PROBLEM TO WORK ON: From the records below, pull each line that has "every".

□ □ □ □ □

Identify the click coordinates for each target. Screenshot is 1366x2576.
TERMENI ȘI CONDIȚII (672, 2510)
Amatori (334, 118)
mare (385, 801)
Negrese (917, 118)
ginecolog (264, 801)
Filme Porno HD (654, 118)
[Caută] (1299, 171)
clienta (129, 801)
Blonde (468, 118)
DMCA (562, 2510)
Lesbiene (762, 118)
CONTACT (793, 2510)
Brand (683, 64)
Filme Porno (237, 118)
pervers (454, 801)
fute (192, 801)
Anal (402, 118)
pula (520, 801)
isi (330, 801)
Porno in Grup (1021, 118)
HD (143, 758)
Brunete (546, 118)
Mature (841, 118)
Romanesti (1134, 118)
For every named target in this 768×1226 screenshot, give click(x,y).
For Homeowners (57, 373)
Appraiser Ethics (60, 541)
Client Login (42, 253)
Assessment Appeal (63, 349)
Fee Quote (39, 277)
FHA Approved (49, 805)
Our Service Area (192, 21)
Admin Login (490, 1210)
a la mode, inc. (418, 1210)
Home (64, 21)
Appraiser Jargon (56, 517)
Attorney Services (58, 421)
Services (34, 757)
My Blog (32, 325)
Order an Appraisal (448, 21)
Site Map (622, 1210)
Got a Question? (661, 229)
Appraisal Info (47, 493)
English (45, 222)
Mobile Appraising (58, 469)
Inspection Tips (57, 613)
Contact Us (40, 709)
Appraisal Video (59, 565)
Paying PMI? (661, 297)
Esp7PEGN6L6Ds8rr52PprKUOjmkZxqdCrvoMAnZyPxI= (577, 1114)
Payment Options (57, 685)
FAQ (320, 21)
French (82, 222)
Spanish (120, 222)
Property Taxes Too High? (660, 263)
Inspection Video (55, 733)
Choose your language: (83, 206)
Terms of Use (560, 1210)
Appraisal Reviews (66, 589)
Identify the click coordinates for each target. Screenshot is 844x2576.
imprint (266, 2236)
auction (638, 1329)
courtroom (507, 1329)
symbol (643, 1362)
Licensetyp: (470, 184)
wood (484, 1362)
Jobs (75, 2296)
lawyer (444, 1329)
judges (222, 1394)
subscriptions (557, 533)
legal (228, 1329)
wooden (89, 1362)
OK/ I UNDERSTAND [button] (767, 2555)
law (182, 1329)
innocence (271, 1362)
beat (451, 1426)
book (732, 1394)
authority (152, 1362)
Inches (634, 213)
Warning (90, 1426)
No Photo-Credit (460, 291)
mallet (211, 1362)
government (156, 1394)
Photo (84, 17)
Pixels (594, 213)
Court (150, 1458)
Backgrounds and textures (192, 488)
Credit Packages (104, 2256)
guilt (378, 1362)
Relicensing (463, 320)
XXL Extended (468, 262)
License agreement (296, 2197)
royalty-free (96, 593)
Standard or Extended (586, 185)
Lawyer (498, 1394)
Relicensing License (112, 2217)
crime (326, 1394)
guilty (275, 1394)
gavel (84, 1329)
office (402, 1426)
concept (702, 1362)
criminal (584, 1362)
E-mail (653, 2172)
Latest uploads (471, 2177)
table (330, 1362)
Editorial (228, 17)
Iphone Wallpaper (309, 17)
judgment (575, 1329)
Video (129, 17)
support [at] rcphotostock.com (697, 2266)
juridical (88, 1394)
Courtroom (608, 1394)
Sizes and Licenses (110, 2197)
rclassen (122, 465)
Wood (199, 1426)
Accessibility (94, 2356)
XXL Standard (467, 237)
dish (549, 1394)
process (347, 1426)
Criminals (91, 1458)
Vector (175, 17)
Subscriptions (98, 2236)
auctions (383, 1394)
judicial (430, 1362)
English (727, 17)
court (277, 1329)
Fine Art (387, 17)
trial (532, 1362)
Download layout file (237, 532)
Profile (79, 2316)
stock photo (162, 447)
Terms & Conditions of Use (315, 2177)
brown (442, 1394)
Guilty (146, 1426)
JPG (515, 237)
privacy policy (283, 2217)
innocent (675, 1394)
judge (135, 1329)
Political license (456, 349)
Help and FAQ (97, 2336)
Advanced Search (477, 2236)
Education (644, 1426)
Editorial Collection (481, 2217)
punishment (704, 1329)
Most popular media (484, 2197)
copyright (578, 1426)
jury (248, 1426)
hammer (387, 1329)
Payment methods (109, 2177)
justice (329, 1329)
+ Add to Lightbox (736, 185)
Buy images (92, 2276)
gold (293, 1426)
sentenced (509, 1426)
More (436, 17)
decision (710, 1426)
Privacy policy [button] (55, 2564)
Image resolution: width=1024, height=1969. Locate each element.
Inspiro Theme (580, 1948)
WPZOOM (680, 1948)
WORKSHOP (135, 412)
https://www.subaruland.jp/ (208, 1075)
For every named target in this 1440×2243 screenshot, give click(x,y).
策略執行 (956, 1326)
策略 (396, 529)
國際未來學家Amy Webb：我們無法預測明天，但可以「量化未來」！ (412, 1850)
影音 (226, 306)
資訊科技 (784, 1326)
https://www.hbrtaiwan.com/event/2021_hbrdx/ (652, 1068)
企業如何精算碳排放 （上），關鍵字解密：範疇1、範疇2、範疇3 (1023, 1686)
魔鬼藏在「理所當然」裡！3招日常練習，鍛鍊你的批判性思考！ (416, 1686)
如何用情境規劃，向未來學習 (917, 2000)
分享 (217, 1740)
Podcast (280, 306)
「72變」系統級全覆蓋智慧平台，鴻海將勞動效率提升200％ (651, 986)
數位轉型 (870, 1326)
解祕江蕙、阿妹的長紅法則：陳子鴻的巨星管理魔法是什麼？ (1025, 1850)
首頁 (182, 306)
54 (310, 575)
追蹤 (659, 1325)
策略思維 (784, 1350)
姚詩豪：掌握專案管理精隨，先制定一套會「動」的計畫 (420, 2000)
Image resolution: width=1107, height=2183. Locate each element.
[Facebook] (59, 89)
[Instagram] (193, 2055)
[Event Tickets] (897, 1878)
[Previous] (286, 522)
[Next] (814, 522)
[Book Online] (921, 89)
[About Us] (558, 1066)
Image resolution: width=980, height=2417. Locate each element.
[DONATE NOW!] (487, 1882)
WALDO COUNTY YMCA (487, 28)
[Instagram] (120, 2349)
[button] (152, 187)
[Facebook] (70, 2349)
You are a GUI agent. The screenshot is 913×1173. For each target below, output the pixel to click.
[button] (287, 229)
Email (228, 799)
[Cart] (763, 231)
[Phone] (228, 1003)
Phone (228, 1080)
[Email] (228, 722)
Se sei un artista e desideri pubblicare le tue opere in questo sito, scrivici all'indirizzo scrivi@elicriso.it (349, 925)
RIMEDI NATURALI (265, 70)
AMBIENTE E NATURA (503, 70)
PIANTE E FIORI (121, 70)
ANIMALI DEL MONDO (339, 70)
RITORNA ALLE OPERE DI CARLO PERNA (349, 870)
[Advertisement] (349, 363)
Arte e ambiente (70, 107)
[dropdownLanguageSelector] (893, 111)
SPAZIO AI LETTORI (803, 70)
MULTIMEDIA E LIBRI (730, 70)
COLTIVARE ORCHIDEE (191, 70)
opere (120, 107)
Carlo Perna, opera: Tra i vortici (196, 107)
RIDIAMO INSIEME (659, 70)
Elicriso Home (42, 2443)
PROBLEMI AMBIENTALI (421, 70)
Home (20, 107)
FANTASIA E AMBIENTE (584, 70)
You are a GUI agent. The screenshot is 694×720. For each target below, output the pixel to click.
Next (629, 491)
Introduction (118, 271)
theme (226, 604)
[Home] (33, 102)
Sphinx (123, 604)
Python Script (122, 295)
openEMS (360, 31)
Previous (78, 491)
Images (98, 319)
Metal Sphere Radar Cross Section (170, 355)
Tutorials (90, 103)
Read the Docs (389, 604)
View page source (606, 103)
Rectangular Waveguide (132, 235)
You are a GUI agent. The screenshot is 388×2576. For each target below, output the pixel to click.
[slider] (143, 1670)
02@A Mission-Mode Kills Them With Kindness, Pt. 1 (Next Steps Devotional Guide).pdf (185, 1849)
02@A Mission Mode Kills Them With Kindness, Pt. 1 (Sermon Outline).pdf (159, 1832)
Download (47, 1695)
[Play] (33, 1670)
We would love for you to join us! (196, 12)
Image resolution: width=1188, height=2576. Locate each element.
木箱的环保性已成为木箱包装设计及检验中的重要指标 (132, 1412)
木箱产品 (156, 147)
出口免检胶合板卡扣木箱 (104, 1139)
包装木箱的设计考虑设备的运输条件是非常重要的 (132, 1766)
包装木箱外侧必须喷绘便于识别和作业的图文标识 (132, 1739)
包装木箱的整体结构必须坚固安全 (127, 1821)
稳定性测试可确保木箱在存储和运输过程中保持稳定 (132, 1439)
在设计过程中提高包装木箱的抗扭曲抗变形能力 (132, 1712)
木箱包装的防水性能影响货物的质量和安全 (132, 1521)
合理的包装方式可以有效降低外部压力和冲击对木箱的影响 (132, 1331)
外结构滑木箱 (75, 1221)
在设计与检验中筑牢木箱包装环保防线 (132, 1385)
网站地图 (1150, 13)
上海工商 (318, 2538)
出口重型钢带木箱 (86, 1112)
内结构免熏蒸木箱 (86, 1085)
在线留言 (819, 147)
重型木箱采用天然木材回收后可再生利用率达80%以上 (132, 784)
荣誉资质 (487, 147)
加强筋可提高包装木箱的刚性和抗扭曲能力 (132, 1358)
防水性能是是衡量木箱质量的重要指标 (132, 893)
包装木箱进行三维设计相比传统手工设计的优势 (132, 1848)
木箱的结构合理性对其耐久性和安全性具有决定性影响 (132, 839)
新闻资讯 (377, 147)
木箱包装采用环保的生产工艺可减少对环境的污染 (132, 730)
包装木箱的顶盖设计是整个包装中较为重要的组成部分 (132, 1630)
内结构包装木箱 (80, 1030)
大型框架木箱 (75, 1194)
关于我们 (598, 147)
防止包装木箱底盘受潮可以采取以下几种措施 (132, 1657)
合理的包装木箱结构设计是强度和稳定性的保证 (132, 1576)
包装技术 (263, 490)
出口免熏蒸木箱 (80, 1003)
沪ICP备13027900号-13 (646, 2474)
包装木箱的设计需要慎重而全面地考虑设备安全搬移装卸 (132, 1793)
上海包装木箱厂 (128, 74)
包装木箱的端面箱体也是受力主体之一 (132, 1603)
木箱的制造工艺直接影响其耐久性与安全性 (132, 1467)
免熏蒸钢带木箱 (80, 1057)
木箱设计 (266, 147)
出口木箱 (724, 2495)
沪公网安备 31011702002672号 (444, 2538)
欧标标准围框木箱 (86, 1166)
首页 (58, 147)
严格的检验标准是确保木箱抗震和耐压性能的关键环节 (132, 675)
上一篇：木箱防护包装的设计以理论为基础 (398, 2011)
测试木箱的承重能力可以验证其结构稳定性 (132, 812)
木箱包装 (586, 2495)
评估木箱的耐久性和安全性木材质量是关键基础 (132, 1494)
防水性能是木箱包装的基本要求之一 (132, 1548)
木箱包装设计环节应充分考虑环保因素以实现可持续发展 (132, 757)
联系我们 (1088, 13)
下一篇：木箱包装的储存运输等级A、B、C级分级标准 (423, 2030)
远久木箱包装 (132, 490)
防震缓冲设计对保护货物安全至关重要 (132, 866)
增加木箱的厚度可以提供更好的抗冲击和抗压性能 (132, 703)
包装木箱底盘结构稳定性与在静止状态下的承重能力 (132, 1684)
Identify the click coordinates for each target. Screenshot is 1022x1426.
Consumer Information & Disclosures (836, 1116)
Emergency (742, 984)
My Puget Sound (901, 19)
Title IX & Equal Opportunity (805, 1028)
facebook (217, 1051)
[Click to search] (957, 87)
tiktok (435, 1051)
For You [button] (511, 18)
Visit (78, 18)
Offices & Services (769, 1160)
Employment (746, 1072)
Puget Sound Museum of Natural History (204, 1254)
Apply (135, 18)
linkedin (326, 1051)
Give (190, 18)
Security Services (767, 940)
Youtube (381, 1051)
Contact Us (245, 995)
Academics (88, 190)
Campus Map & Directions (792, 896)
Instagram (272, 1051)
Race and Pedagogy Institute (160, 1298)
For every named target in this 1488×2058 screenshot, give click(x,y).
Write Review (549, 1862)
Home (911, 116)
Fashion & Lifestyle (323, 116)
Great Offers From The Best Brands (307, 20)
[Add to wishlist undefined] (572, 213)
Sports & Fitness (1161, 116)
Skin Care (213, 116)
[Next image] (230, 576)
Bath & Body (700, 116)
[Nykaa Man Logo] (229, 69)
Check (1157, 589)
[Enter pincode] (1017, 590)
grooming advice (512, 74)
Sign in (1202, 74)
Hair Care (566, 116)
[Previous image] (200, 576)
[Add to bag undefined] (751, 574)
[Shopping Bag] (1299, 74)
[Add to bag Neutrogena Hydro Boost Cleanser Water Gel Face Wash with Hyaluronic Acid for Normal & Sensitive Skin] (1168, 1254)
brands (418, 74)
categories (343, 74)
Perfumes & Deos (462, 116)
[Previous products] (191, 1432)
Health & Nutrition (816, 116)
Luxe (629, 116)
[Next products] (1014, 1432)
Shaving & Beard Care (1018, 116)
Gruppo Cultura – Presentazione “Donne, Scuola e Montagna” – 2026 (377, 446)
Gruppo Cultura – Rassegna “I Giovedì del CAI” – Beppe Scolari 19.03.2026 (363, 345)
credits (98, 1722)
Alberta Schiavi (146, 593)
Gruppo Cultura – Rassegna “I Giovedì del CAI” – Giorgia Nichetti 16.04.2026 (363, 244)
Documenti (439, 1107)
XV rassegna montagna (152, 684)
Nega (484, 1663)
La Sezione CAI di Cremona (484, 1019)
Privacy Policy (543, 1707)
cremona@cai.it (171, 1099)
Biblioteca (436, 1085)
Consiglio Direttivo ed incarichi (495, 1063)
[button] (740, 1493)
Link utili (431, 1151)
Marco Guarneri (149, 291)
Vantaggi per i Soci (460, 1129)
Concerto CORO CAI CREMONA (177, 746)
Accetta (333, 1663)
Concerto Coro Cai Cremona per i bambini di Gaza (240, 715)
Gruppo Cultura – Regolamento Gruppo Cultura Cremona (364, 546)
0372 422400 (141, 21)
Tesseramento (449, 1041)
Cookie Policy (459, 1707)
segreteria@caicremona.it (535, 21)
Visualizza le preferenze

□ □ □ □ □

TASK ANSWER:
For every named target in this 768×1226 screenshot, give click(x,y).
For every named target in this 1440×2243 screenshot, give click(x,y).
For every named target in this 1488×2058 screenshot, give click(x,y).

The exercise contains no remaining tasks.